Billy leaped up on the porch, dropped off his raincoat, barged into the house, and handed his mother the bottle of medicine for Christina. Then he did what he had promised himself to do — get out of his clothes and get into the tub.
It was while he was soaking that he thought of what Seattle Williams had said from the car: “What are you doing out in this rain? Training?”
Seattle and Cody were runners on Cove Hill Central School’s track team.
Beginning today, Billy Chekko promised himself, he was going to be one, too.
Chapter 2
THE HOT BATH made Billy feel a hundred percent better. It made him feel clean and even relieved his aches and pains.
After he dried himself with a towel and dressed in dry clothes, he went into Christina’s bedroom to see how she felt. With her lovely blond hair cascading over the pillow, and her eyes closed in sleep, she looked more like a china doll than she did a real live girl.
Not wanting to awaken her, he tiptoed out of the room, closed the door, and went to join the rest of the family in the living room.
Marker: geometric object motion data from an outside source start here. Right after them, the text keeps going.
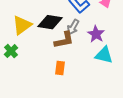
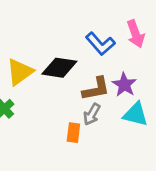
gray arrow: (73, 27) -> (92, 114), moved
brown L-shape: (64, 40) -> (96, 89), moved

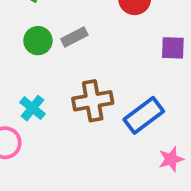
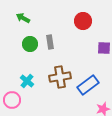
gray rectangle: (74, 37) -> (50, 42), turned -72

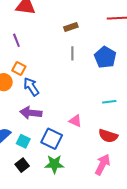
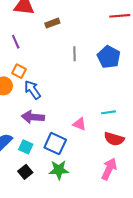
brown rectangle: (71, 27) -> (52, 23), moved
cyan line: (109, 102) -> (108, 112), moved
His father was reading the morning paper; Billy’s mother was snipping out coupons from the paper’s grocery section; and the kids, Dan and Sheri, were sprawled out on the floor, playing Chinese checkers.
“Christina’s asleep,” Billy said to his mother. “Did you give her any of that medicine?”
“Yes. And I hope it makes her feel better, poor kid. You look much better, too, Billy.” His mother’s blue eyes looked sadly at him. “I shouldn’t have sent you. After that storm hit I worried about you every minute.”
“I was okay,” said Billy. “Just got wet, that’s all.”
Dan and Sheri glanced briefly up at him as he found a seat next to his mother on the sofa, then turned their attention back to the game. Billy was surprised to see that Dan was home and so obviously contented with what he was doing. Dan was like a restless colt, always on the go. He was seldom home, even in
bad weather. Had the rain really kept him in the house?
When Billy asked Dan, Sheri answered. “He was at Joey’s. But when it started to rain Joey’s mother told him he’d better go home.”
“Shut up and play,” Dan said.
Billy smiled.
“Shall I fix you a hot chocolate?” his mother asked him.
“Okay. A hot chocolate will hit the spot, Mom, and let’s make a cup for your wandering son and his sister over there on the floor.”
The bus stopped in front of the house at seven-twenty the next morning. The children were all ready, lunches and books in their hands, waiting for it.
Billy and Sheri sat together. Dan went all the way to the back to sit with his friends. Christina had a good night’s sleep, but wasn’t well enough to go to school yet. She probably would make it tomorrow. The medicine had been a definite help.
The bus stopped in front of the Jones’s house and both Cody and his younger brother, Al, got on it. As Cody came down the aisle he looked at Billy. His lips parted, and a cold glint came into his eyes.
“See you made it all right, beanpole.”
“No problem,” said Billy.
He hadn’t thought much about Cody because he seldom saw the guy. Being a senior, Cody wasn’t in any classes with Billy. They were practically neighbors and Billy had always been prepared to like Cody. It might have been the difference in their ages, but Cody always ignored Billy when he wasn’t being mean to him. Why then did Cody let Seattle hang around with him? Maybe it was because they were both on the track team.
Twice during the morning Billy had a glimpse of Seattle Williams strutting down the hall with two girls. Seattle was good looking, handsome. His dark, wavy hair was always in place. High tight-fitting pants and his loud shirts that showed off his muscles were his trademark in school. He probably could pick out any girl he wanted and go out with her. Billy wished he had half of whatever it was that attracted the girls to Seattle. He didn’t know what it was even to hold a girl’s hand.
He had about ten minutes left during lunch period when a hand thumped him on the back and a familiar voice startled him out of his reverie. “Hi, Billy. What’s the matter? Doesn’t anybody want to sit with you?”